ABOUT THIS TASK ::
In the material below, list every line carrying the string "partenaires".

▬▬▬▬▬▬▬▬▬▬

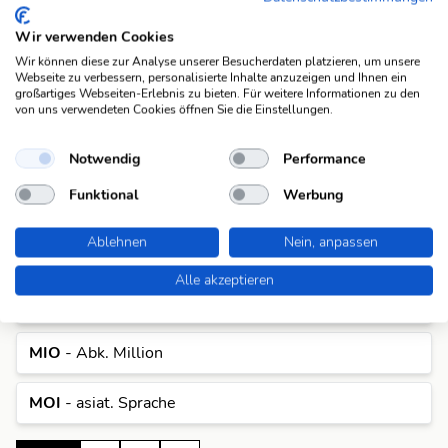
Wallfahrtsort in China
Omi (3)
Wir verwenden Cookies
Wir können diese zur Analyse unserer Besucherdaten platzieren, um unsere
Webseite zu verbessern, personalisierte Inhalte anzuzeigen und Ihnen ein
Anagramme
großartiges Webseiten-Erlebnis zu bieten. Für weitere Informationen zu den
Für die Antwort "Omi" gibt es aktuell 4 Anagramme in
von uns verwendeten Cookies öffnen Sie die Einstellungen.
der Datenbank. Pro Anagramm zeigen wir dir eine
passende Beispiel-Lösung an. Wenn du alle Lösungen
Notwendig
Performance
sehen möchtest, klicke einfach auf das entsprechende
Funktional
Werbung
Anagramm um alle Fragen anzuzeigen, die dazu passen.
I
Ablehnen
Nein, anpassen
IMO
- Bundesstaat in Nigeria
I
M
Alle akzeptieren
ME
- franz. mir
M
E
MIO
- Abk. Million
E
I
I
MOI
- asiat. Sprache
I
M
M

▬▬▬▬▬▬▬▬▬▬

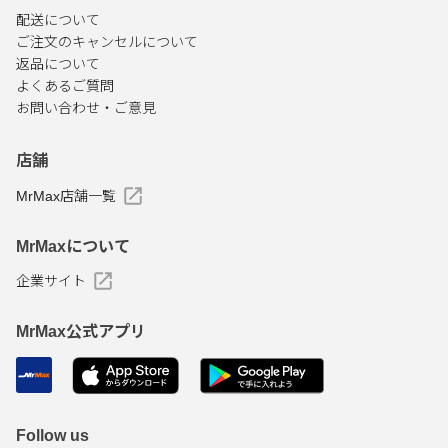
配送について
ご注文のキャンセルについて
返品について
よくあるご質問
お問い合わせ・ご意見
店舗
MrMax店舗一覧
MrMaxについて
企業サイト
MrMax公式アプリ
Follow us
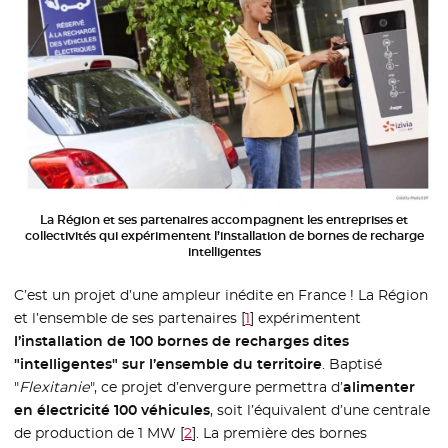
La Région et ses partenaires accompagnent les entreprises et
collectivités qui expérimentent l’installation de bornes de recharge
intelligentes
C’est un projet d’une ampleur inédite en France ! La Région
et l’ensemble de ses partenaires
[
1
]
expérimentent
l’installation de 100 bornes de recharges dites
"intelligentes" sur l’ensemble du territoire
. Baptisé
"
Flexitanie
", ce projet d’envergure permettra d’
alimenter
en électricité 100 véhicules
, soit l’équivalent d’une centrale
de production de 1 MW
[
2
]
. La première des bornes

▬▬▬▬▬▬▬▬▬▬

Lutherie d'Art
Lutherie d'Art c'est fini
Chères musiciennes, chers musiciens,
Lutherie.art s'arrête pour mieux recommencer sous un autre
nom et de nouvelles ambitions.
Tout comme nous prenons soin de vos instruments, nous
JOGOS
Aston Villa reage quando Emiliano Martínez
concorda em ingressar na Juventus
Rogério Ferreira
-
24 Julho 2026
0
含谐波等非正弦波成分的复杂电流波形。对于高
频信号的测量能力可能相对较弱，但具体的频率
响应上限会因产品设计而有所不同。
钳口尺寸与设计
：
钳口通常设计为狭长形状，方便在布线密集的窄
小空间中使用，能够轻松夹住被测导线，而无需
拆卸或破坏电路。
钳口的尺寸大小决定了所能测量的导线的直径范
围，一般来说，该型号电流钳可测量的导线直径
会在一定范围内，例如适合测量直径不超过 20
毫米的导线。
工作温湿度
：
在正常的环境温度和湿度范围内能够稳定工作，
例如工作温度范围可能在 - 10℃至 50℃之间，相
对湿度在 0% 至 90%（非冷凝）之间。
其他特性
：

▬▬▬▬▬▬▬▬▬▬

TASK OUTPUT ::
La Région et ses partenaires accompagnent les entreprises et
et l’ensemble de ses partenaires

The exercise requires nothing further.